Wednesday, June 22, 2016

Brexit: who would take the decisions, and what would they want to do next?

After Brexit, we will...

Sound familiar? There do seem to be a lot of promises flying around, and also a lot of unsubstantiated suggestions. Had another leaflet this morning saying the mythical £350 million per week paid to the EU could (notice the word carefully) be spent on the NHS. Of course, by putting that figure on his bus, Boris Johnson forgot his beloved Mrs Thatcher's rebate, let alone the money that flows back to farms, Universities, deprived areas of the UK, research and development, etc. If all went well, there would be less than half of that in practise. And it's worth noting that Johnson, Gove, Duncan-Smith and Farage have all made proposals in the past that undermine the core principles of the NHS.

Ok you've heard all that a hundred times, so I'll stop there. But before you switch off, note that it isn't a promise to spend more on the NHS, and that much money wouldn't be available anyway, even if everything went really well. A lot of commitments have been made by the brexit team, but they haven't come from anyone who currently hold the relevant office to put them into practise, so are they worth anything?

That prompted a few questions, so here they are:

1) After a Brexit, who will be in charge?

I've seen a lot of promises from politicians on both sides of the argument. The difference is that if brexit won, it is assumed David Cameron would stand down soon after. Everything would then be in limbo while the Conservative Party has a leadership election. The smart money is on Boris Johnson winning in such an instance, but that's not guaranteed. If he did, he would then have to manage a divided party and a generally 'remain' parliament in order to proceed with leaving the EU.

2) Who would be the new Chancellor of the Exchequer? They and the new PM would have to navigate the complex process of exit, and handle the budgetary consequences.

If Article 50 is activated, Britain has 2 years to negotiate its exit. At the end of that, the aforementioned EU payments to farms, fishing, etc would need to end. We wouldn't necessarily need a crisis budget, but we'd need a Budget to reallocate money to those areas, which will gobble up a large part of the EU subs we gain by no longer being a member.
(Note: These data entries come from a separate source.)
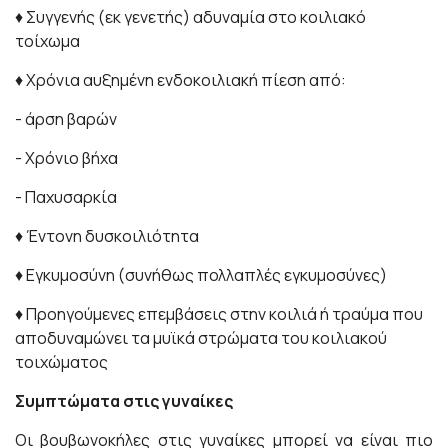
♦ Συγγενής (εκ γενετής) αδυναμία στο κοιλιακό
τοίχωμα
♦ Χρόνια αυξημένη ενδοκοιλιακή πίεση από:
- άρση βαρών
- Χρόνιο βήχα
- Παχυσαρκία
♦ Έντονη δυσκοιλιότητα
♦ Εγκυμοσύνη (συνήθως πολλαπλές εγκυμοσύνες)
♦ Προηγούμενες επεμβάσεις στην κοιλιά ή τραύμα που
αποδυναμώνει τα μυϊκά στρώματα του κοιλιακού
τοιχώματος
Συμπτώματα στις γυναίκες
Οι βουβωνοκήλες στις γυναίκες μπορεί να είναι πιο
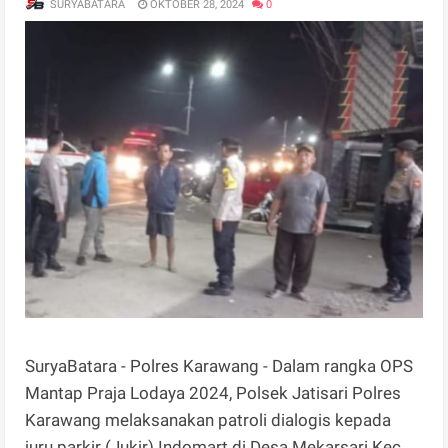
SURYABATARA
OKTOBER 28, 2024
0
SuryaBatara - Polres Karawang - Dalam rangka OPS
Mantap Praja Lodaya 2024, Polsek Jatisari Polres
Karawang melaksanakan patroli dialogis kepada
juru parkir (Jukir) Indomart di Desa Mekarsari Kec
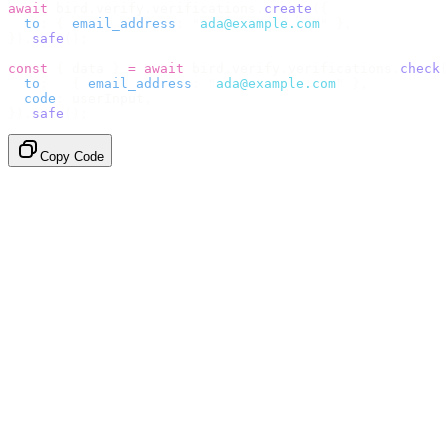
await
 bird
.
verify
.
verifications
.
create
({
  to
:
 {
 email_address
:
 "
ada@example.com
"
 },
}).
safe
();
const
 {
 data 
}
 =
 await
 bird
.
verify
.
verifications
.
check
(
  to
:
   {
 email_address
:
 "
ada@example.com
"
 },
  code
:
 userInput
,
}).
safe
();
Copy Code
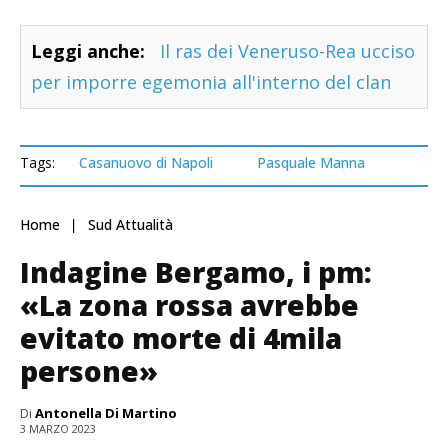
Leggi anche:
Il ras dei Veneruso-Rea ucciso
per imporre egemonia all'interno del clan
Tags:
Casanuovo di Napoli
Pasquale Manna
Home
Sud Attualità
Indagine Bergamo, i pm:
«La zona rossa avrebbe
evitato morte di 4mila
persone»
Di
Antonella Di Martino
3 MARZO 2023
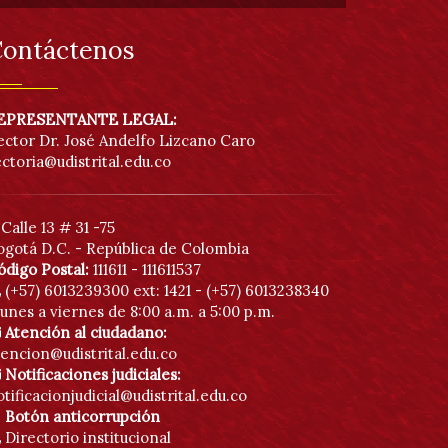
ontáctenos
EPRESENTANTE LEGAL:
ector Dr. José Andelfo Lizcano Caro
ectoria@udistrital.edu.co
Calle 13 # 31 -75
ogotá D.C. - República de Colombia
ódigo Postal:
111611 - 111611537
(+57) 6013239300
ext: 1421 - (+57) 6013238340
unes a viernes de 8:00 a.m. a 5:00 p.m.
Atención al ciudadano:
tencion@udistrital.edu.co
Notificaciones judiciales:
tificacionjudicial@udistrital.edu.co
Botón anticorrupción
Directorio institucional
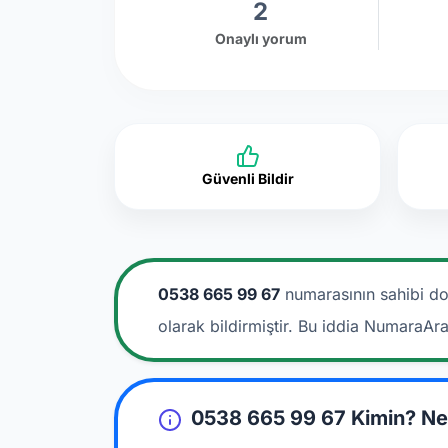
2
Onaylı yorum
Güvenli Bildir
0538 665 99 67
numarasının sahibi do
olarak bildirmiştir. Bu iddia NumaraAr
0538 665 99 67 Kimin? Ne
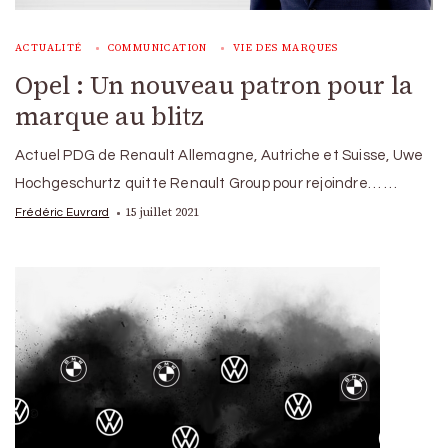
ACTUALITÉ
COMMUNICATION
VIE DES MARQUES
Opel : Un nouveau patron pour la
marque au blitz
Actuel PDG de Renault Allemagne, Autriche et Suisse, Uwe
Hochgeschurtz quitte Renault Group pour rejoindre… …
15 juillet 2021
Frédéric Euvrard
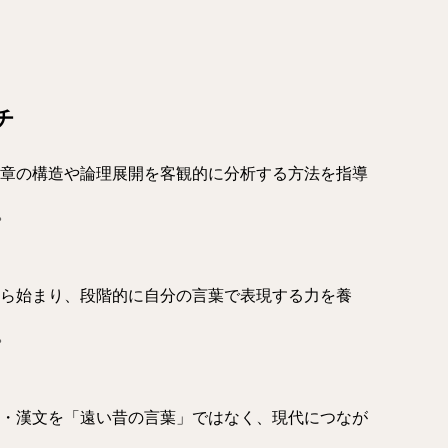
チ
章の構造や論理展開を客観的に分析する方法を指導
。
ら始まり、段階的に自分の言葉で表現する力を養
。
・漢文を「遠い昔の言葉」ではなく、現代につなが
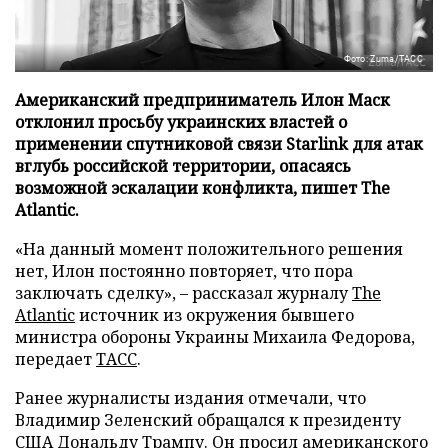
Фото: Zuma/ТАСС
Американский предприниматель Илон Маск
отклонил просьбу украинских властей о
применении спутниковой связи Starlink для атак
вглубь российской территории, опасаясь
возможной эскалации конфликта, пишет The
Atlantic.
«На данный момент положительного решения
нет, Илон постоянно повторяет, что пора
заключать сделку», – рассказал журналу
The
Atlantic
источник из окружения бывшего
министра обороны Украины Михаила Федорова,
передает
ТАСС
.
Ранее журналисты издания отмечали, что
Владимир Зеленский обращался к президенту
США Дональду Трампу. Он просил американского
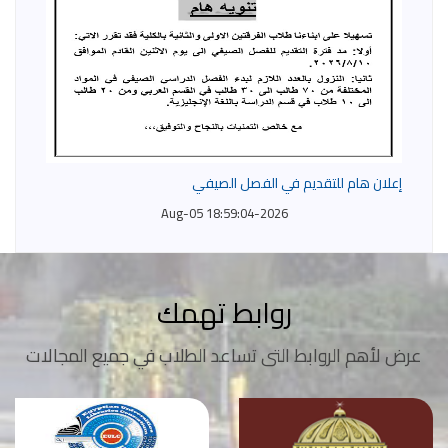
إعلان هام للتقديم في الفصل الصيفي
2026-Aug-05 18:59:04
روابط تهمك
عرض لأهم الروابط التى تساعد الطلاب في جميع المجالات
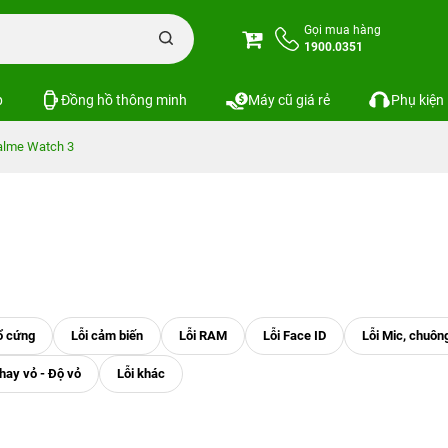
Gọi mua hàng
1900.0351
p
Đồng hồ thông minh
Máy cũ giá rẻ
Phụ kiện
alme Watch 3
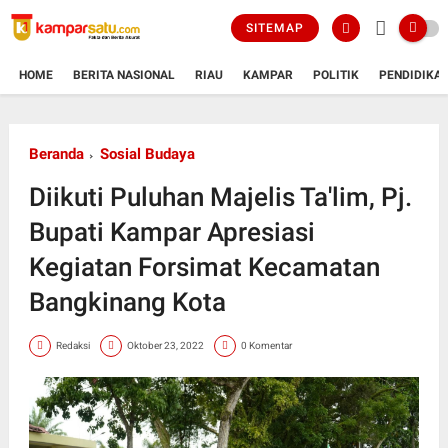
SITEMAP
HOME
BERITA NASIONAL
RIAU
KAMPAR
POLITIK
PENDIDIKA
Beranda
Sosial Budaya
Diikuti Puluhan Majelis Ta'lim, Pj.
Bupati Kampar Apresiasi
Kegiatan Forsimat Kecamatan
Bangkinang Kota
Redaksi
Oktober 23, 2022
0 Komentar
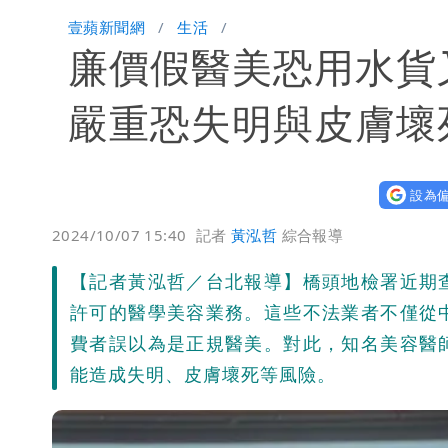
「楊承勳」名字終於公開！被害人父淚喊
壹蘋新聞網
生活
廉價假醫美恐用水貨
白海豚颱風逼近！鄭明典示警「恐遇黑
嚴重恐失明與皮膚壞
設為偏
2024/10/07 15:40
記者
黃泓哲
綜合報導
【記者黃泓哲／台北報導】橋頭地檢署近期
許可的醫學美容業務。這些不法業者不僅從
費者誤以為是正規醫美。對此，知名美容醫
能造成失明、皮膚壞死等風險。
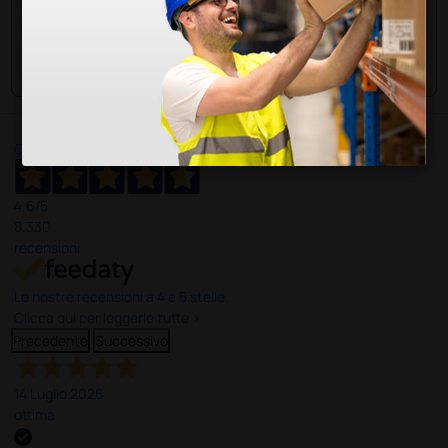
Invia la tua domanda
Ottimo
4,6
/5
8.330
recensioni
Le nostre recensioni a 4 e 5 stelle.
Clicca qui per leggerle tutte >
Precedente
Successivo
14 Luglio 2026
ottima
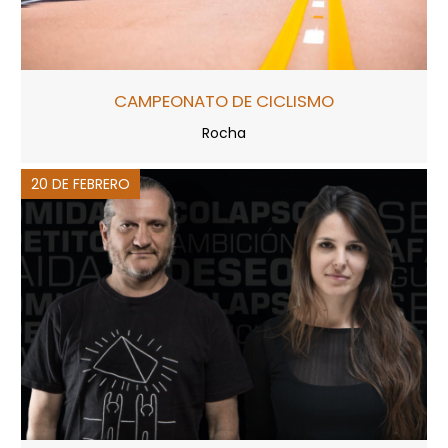
CAMPEONATO DE CICLISMO
Rocha
20 DE FEBRERO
There are also payments to the private sector in research grants, so a decision would be needed about honouring them or not.

That money would then need to be distributed, so that means setting up a UK process for claims, assessment, grant-making, appeals, etc. In other words we would need a bureaucracy of our own, which costs additional money to set up and run. Would the new Prime Minister and Chancellor have sufficient political will to ensure that is done, and done quickly? The alternative is hardship in rural and fishing communities, and a shrinking of research in universities and companies.

Meanwhile, market conditions may mean the tax take is down, spending is rising and the room to make the grants is more restricted.

3) What would the negotiating position of the UK be for future trade relationships?

A lot has been written about the deals that Norway and Switzerland have with the EU. It's well documented elsewhere that a similar deal for the UK would require a fee (using up more of the money reallocated from EU subs) and freedom of movement. The 'Leave' campaign has put a lot of emphasis on the cost of the EU and the problems of free movement, so it would be weird if they suddenly embraced a deal that addressed neither of their key concerns, and left us with no say as to how the single market worked. So what would the UK be pitching for? The answers have tended to be a selection of suggestions, rather than a specific plan. That doesn't inspire confidence.

Remaining in the EU has its uncertainties, but we have a reasonable idea what they are. Furthermore, we could always revisit the question of our continuing membership at a future date if significant questions couldn't be resolved through the usual negotiating processes.

Leaving has a finality about it. And it also carries more profound uncertainties. Our future will be in the hands of a yet unknown Prime Minister and Chancellor, working with an unknown budget, under unknown market conditions, taking an unknown proposal for a trade deal, with unknown conditions about fees and movement of people.